Chiuse con un gesto rapido la cartella clinica che aveva riposto davanti a se, ed intrecciò le mani sul tavolo.
-Non preoccuparti. Appena starai un po' meglio, torneremo ad abbassare le dosi-.
Il ragazzo distolse lo sguardo, colto da un tremendo sconforto.
Già sapeva che avrebbe passato giorni d'inferno, disteso a letto come un malato terminale, incapace di compiere ogni più piccolo dovere della vita quotidiana. Quelle medicine abbattevano buona parte dei sintomi della sua malattia, ma intaccavano altresì la sua forza d'animo fino a ridurlo ad uno stato pietoso.
-Ora facciamo l'iniezione, poi potrai tornare a casa. Coraggio, Tim-.
_________
Il ragazzo camminava a passo svelto, con il volto coperto dalla maschera. Abbandonò rapidamente l'edificio e si addentrò nella foresta antistante, facendo scricchiolare le foglie secche sotto alle sue scarpe.
-Hei, rallenta-.
Si voltò, confuso. Era così concentrato a seguire la direzione della sua meta che non si era accorto di essere seguito da Hoodie e Toby.
Quest'ultimo si era caricato le accette sulle spalle, e camminava a testa bassa seguito dall'altro ragazzo
Tim non si chiese il perché; tornò a voltarsi avanti e riprese a camminare.
Seppur l'operatore non avesse pronunciato una singola parola, aveva impresso nella sua mente ordini chiari e dettagliati.
Aveva una direzione, un indirizzo, e soprattutto un volto.
Il suo compito adesso era quello di recuperare una persona, e porlarla rigorosamente viva al suo padrone.
Seppur non conoscesse affatto quella zona boschiva, avanzò a passo sostenuto come se l'avesse già percorsa innumerevoli volte, seguito dalla coppia di ragazzi i cui volti erano ancora rigorosamente coperti.
Il cielo si era incupito; masse di nubi grigie si accalcavano, minacciando un'incombente pioggia. L'aria si era fatta più fredda, pizzicava le narici.
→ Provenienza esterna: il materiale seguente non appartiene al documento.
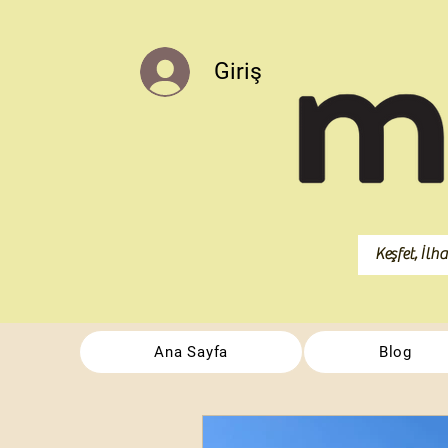
Giriş
Ana Sayfa
Blog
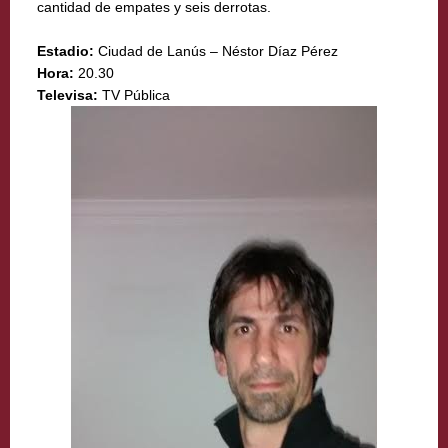
cantidad de empates y seis derrotas.
Estadio:
Ciudad de Lanús – Néstor Díaz Pérez
Hora:
20.30
Televisa:
TV Pública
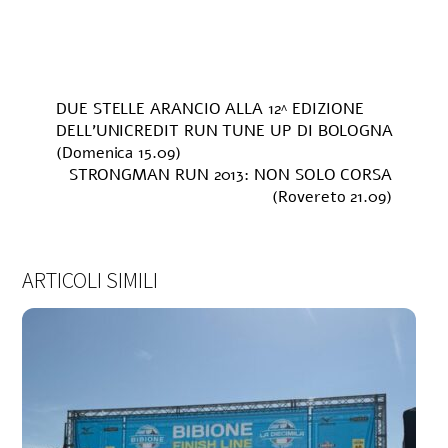
DUE STELLE ARANCIO ALLA 12^ EDIZIONE
DELL’UNICREDIT RUN TUNE UP DI BOLOGNA
(Domenica 15.09)
STRONGMAN RUN 2013: NON SOLO CORSA
(Rovereto 21.09)
ARTICOLI SIMILI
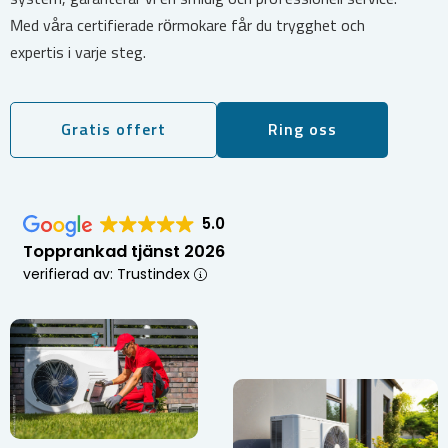
Med våra certifierade rörmokare får du trygghet och
expertis i varje steg.
Gratis offert
Ring oss
5.0
Topprankad tjänst 2026
verifierad av: Trustindex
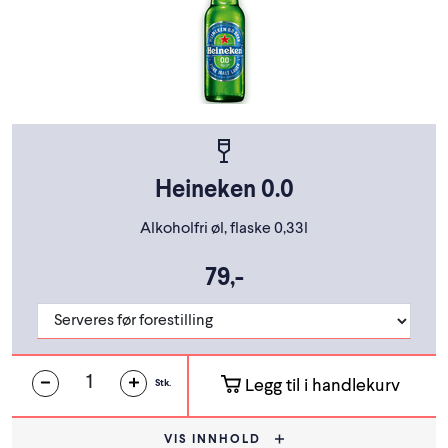
Heineken 0.0
Alkoholfri øl, flaske 0,33l
79,-
Legg til i handlekurv
Stk.
VIS INNHOLD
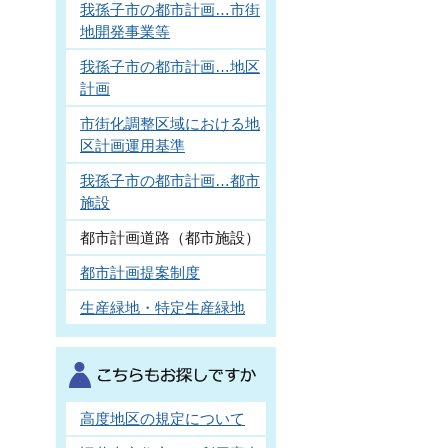
我孫子市の都市計画…市街
地開発事業等
我孫子市の都市計画…地区
計画
市街化調整区域における地
区計画運用基準
我孫子市の都市計画…都市
施設
都市計画道路（都市施設）
都市計画提案制度
生産緑地・特定生産緑地
高度地区の規定について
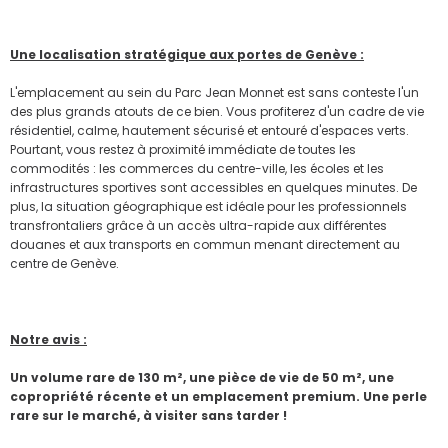
Une localisation stratégique aux portes de Genève :
L'emplacement au sein du Parc Jean Monnet est sans conteste l'un
des plus grands atouts de ce bien. Vous profiterez d'un cadre de vie
résidentiel, calme, hautement sécurisé et entouré d'espaces verts.
Pourtant, vous restez à proximité immédiate de toutes les
commodités : les commerces du centre-ville, les écoles et les
infrastructures sportives sont accessibles en quelques minutes. De
plus, la situation géographique est idéale pour les professionnels
transfrontaliers grâce à un accès ultra-rapide aux différentes
douanes et aux transports en commun menant directement au
centre de Genève.
Notre avis :
Un volume rare de 130 m², une pièce de vie de 50 m², une
copropriété récente et un emplacement premium. Une perle
rare sur le marché, à visiter sans tarder !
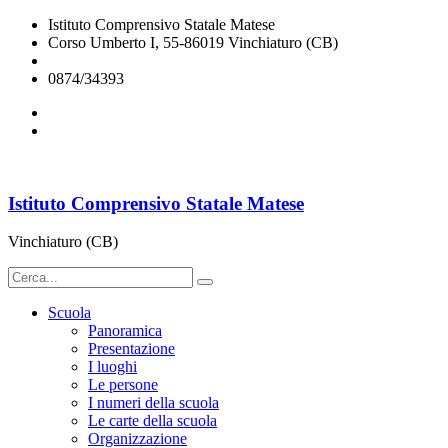
Istituto Comprensivo Statale Matese
Corso Umberto I, 55-86019 Vinchiaturo (CB)
cbic828003@istruzione.it
0874/34393
Istituto Comprensivo Statale Matese
Vinchiaturo (CB)
Scuola
Panoramica
Presentazione
I luoghi
Le persone
I numeri della scuola
Le carte della scuola
Organizzazione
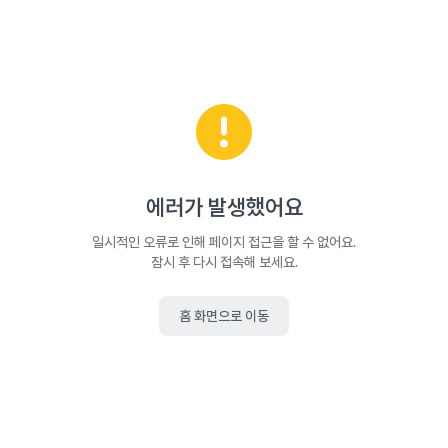
에러가 발생했어요
일시적인 오류로 인해 페이지 접근을 할 수 없어요.
잠시 후 다시 접속해 보세요.
홈 화면으로 이동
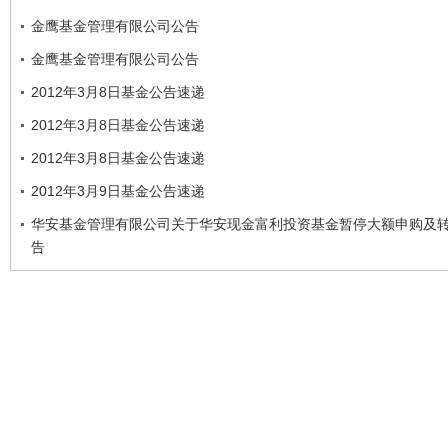
金鹰基金管理有限公司公告
金鹰基金管理有限公司公告
2012年3月8日基金公告速递
2012年3月8日基金公告速递
2012年3月8日基金公告速递
2012年3月9日基金公告速递
华安基金管理有限公司关于华安现金富利投资基金暂停大额申购及
告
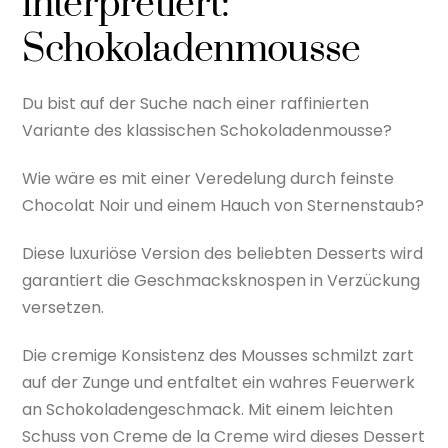
interpretiert:
Schokoladenmousse
Du bist auf der Suche nach einer raffinierten
Variante des klassischen Schokoladenmousse?
Wie wäre es mit einer Veredelung durch feinste
Chocolat Noir und einem Hauch von Sternenstaub?
Diese luxuriöse Version des beliebten Desserts wird
garantiert die Geschmacksknospen in Verzückung
versetzen.
Die cremige Konsistenz des Mousses schmilzt zart
auf der Zunge und entfaltet ein wahres Feuerwerk
an Schokoladengeschmack. Mit einem leichten
Schuss von Creme de la Creme wird dieses Dessert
Tim arrestò il suo cammino circa mezz'ora dopo, quando raggiunse il punto in cui gli alberi che popolavano quella foresta cessavano di allungarsi all'orizzonte, lasciando spazio invece ad un ampio prato verde. Al di là di una piccola collina, si allungavano verso il cielo una serie di palazzoni dall'aspetto trascurato.
Tim sorrise lievemente sotto alla sua maschera, nel momento in cui Toby e Hoodie si fermarono a loro volta posizionandosi al suo fianco.
-Lei è là- esclamò il ragazzo con il passamontagna, allungando una mano ed indicando una delle imponenti costruzioni che si innalzava su cinque piani.
-Terzo piano, appartamento 5- continuò a dire, emettendo un flebile sospiro attraverso al tessuto che compriva la sua bocca.